Imbiriba tetrapetala
- Conservation status: Endangered (IUCN 3.1)

Scientific classification
- Kingdom: Plantae
- Clade: Tracheophytes
- Clade: Angiosperms
- Clade: Eudicots
- Clade: Asterids
- Order: Ericales
- Family: Lecythidaceae
- Genus: Imbiriba
- Species: I. tetrapetala
- Binomial name: Imbiriba tetrapetala (S.A.Mori) O.M.Vargas, M.Ribeiro & C.W.Dick
- Synonyms: Eschweilera tetrapetala S.A.Mori

= Imbiriba tetrapetala =

- Genus: Imbiriba
- Species: tetrapetala
- Authority: (S.A.Mori) O.M.Vargas, M.Ribeiro & C.W.Dick
- Conservation status: EN
- Synonyms: Eschweilera tetrapetala S.A.Mori

Species of flowering plant

Imbiriba tetrapetala is a species of flowering plant in the family Lecythidaceae.
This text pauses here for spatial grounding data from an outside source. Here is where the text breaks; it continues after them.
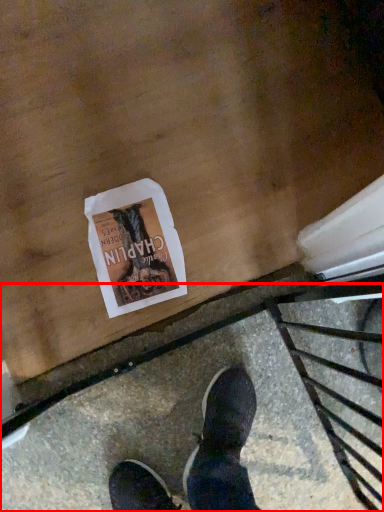 Question: Where is pavement (annotated by the red box) located in relation to flyer in the image?

Choices:
 (A) right
 (B) left

Answer: (A) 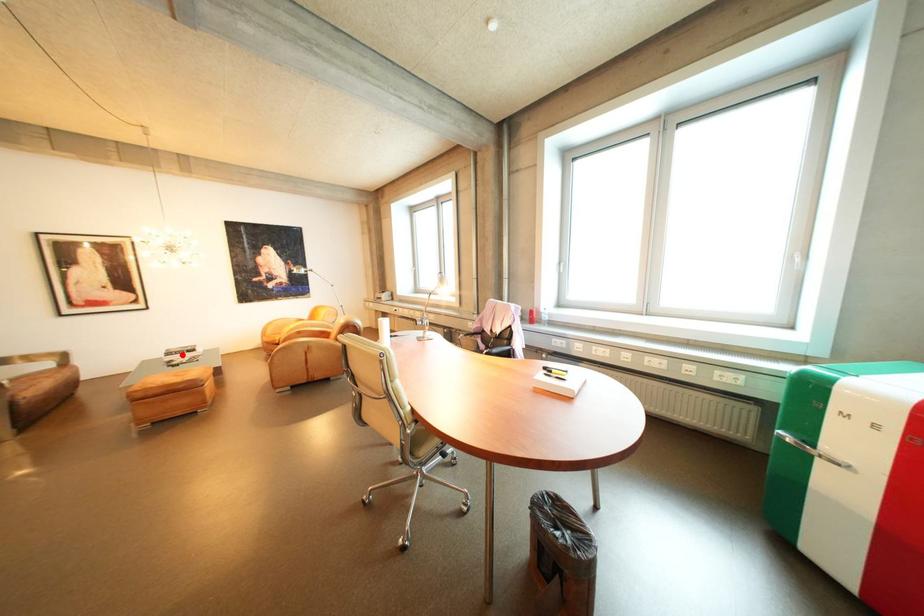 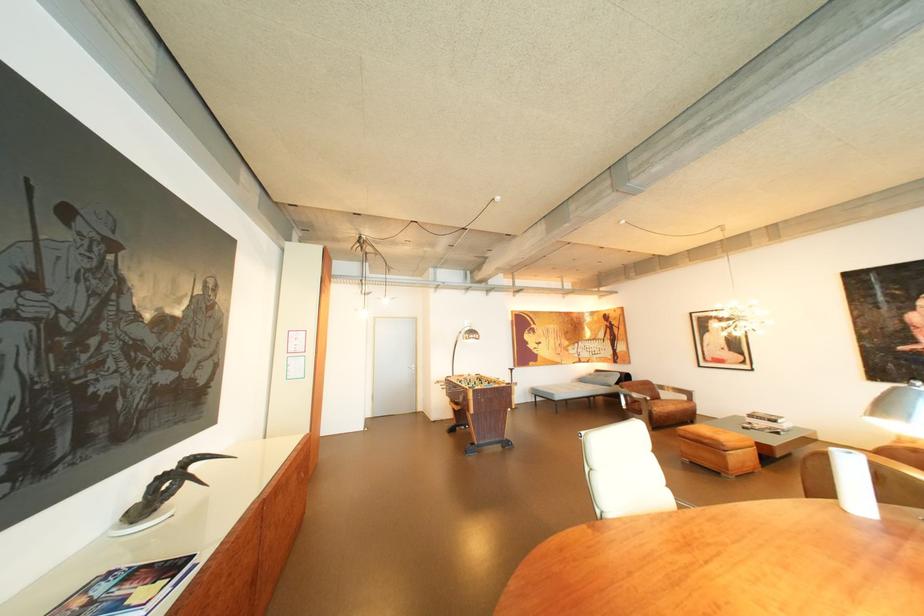 The point at the highlighted location is marked in the first image. Where is the corresponding point in the second image?

(763, 416) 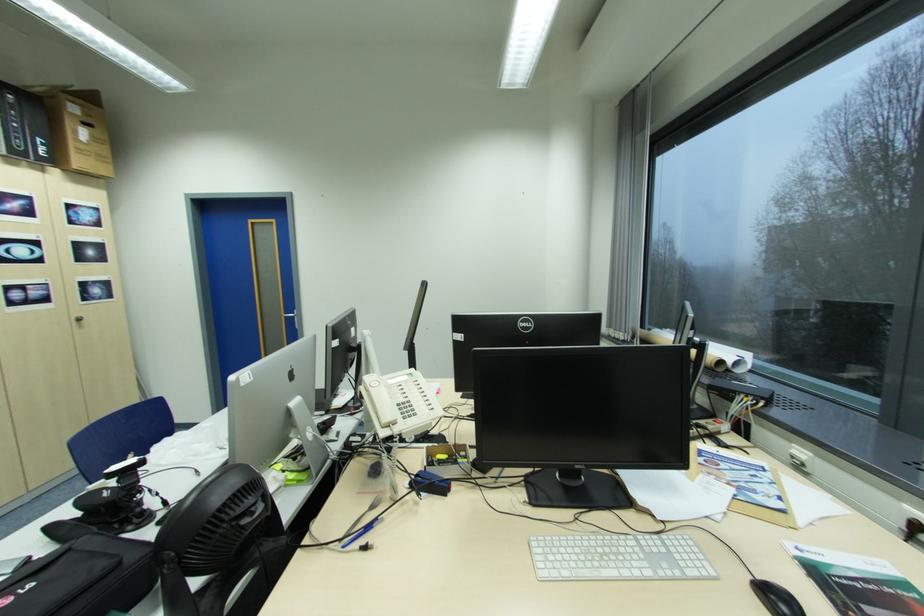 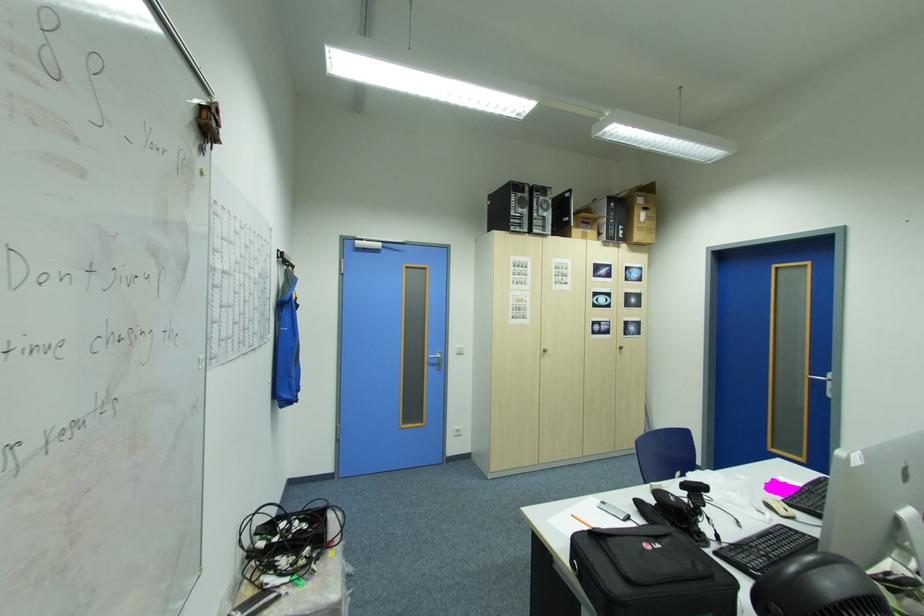 Question: The camera is either moving clockwise (left) or counter-clockwise (right) around the object. The first image is from the beginning of the video and the second image is from the end. Is the camera moving left or right when shooting the video?

Choices:
 (A) Left
 (B) Right

Answer: (B) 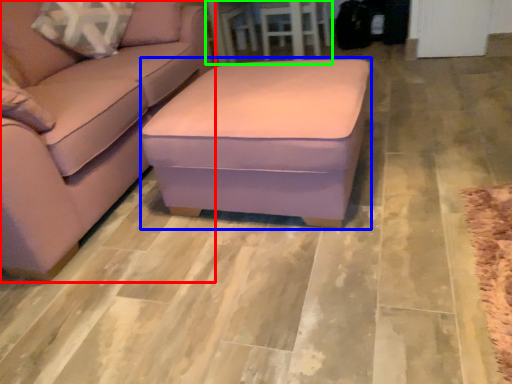 Question: Considering the real-world distances, which object is farthest from studio couch (highlighted by a red box)? stool (highlighted by a blue box) or table (highlighted by a green box)?

Choices:
 (A) stool
 (B) table

Answer: (B) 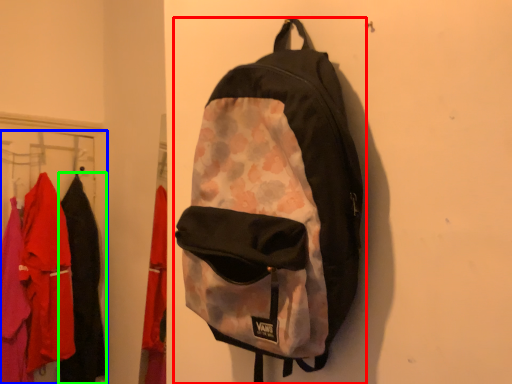 Question: Based on their relative distances, which object is nearer to backpack (highlighted by a red box)? Choose from closet (highlighted by a blue box) and clothing (highlighted by a green box).

Choices:
 (A) closet
 (B) clothing

Answer: (A) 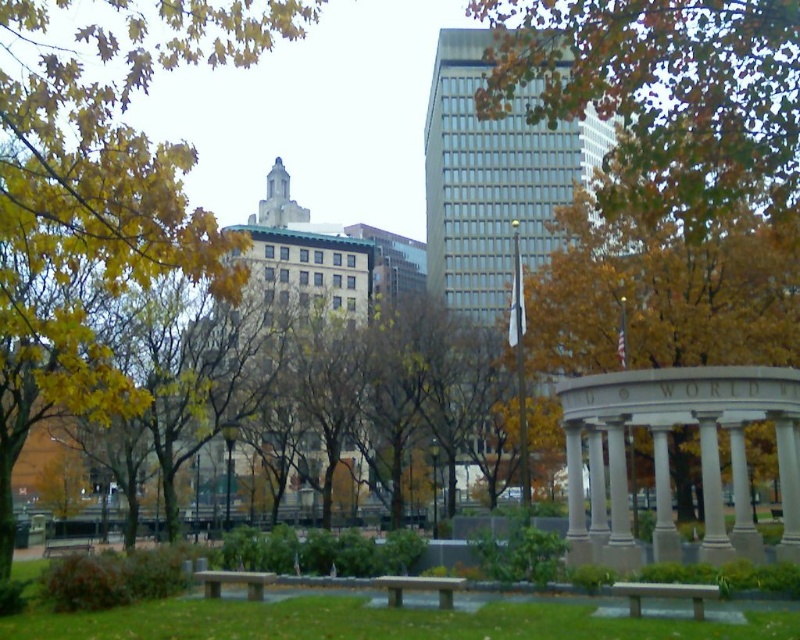 You are a park visitor sitting on the stone bench at center. Looking up, you notice the green leafy tree at upper center. Based on the scene, is the tree positioned higher or lower than the bench?

The green leafy tree at upper center is positioned above the stone bench at center, so it is higher than the bench.

You are a park visitor who wants to take a photo of the yellow leafy tree at upper left from the wooden bench at center. Can you see the entire tree from the bench without any obstruction?

The yellow leafy tree at upper left is taller than the wooden bench at center, so you might not be able to see the entire tree from the bench due to its height unless you move to a higher vantage point.

You are standing in the park and want to take a photo of the yellow leafy tree at upper left. If your camera has a maximum focus range of 15 feet, will you need to move closer to capture it clearly?

The yellow leafy tree at upper left is 18.30 feet away from the camera, which exceeds the maximum focus range of 15 feet. Therefore, you need to move closer to ensure the tree is in focus. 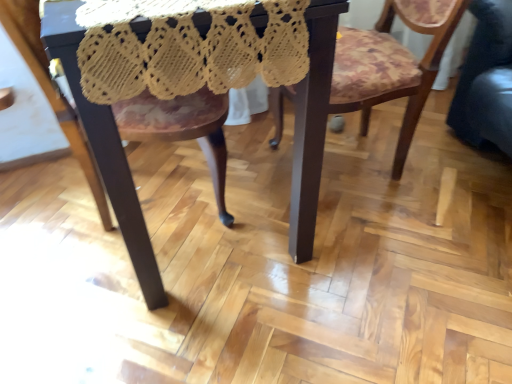 In order to click on vacant area that is situated to the right of wooden floral-patterned chair at center, the first chair viewed from the right in this screenshot , I will do `click(450, 167)`. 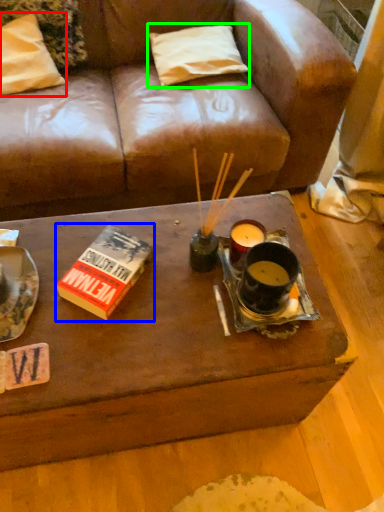 Question: Based on their relative distances, which object is farther from pillow (highlighted by a red box)? Choose from paperback book (highlighted by a blue box) and pillow (highlighted by a green box).

Choices:
 (A) paperback book
 (B) pillow

Answer: (A) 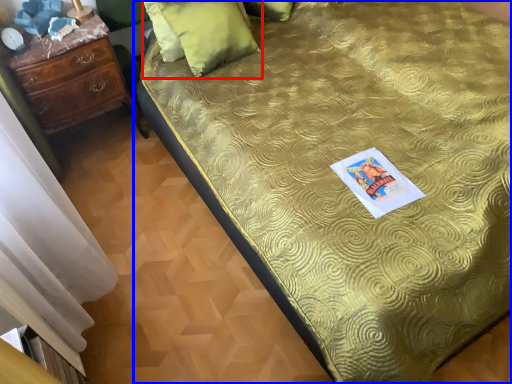 Question: Among these objects, which one is farthest to the camera, pillow (highlighted by a red box) or bed (highlighted by a blue box)?

Choices:
 (A) pillow
 (B) bed

Answer: (A) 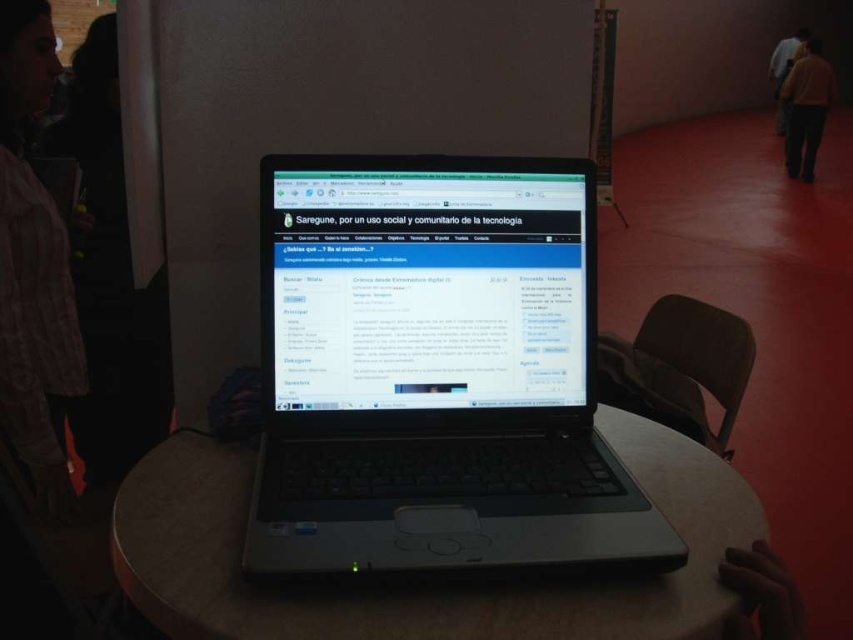 Question: Does black plastic laptop at center have a greater width compared to shiny black laptop at center?

Choices:
 (A) yes
 (B) no

Answer: (A)

Question: Does dark brown pants at upper right have a lesser width compared to light brown leather jacket at upper right?

Choices:
 (A) yes
 (B) no

Answer: (B)

Question: Does pink textured shirt at left have a smaller size compared to dark brown pants at upper right?

Choices:
 (A) yes
 (B) no

Answer: (A)

Question: Among these objects, which one is nearest to the camera?

Choices:
 (A) light brown leather jacket at upper right
 (B) black plastic laptop at center
 (C) dark brown pants at upper right
 (D) pink textured shirt at left

Answer: (B)

Question: Which of the following is the farthest from the observer?

Choices:
 (A) smooth wooden table at center
 (B) light brown leather jacket at upper right
 (C) shiny black laptop at center
 (D) dark brown pants at upper right

Answer: (B)

Question: Which of the following is the farthest from the observer?

Choices:
 (A) (776, 96)
 (B) (422, 188)
 (C) (566, 630)

Answer: (A)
It is a tree endemic to southeastern Bahia state in northeastern Brazil. It grows in the Atlantic dry forests and seasonally-dry Bahia interior forests, which are part of the Atlantic Forest complex of eastern Brazil. It is threatened by habitat loss.

The species was first described as Eschweilera tetrapetala by Scott Alan Mori in 1981. In 2024 Oscar Mauricio Vargas, Michel Ribeiro, and Christopher W. Dick placed the species in the newly described genus Imbiriba as I. tetrapetala.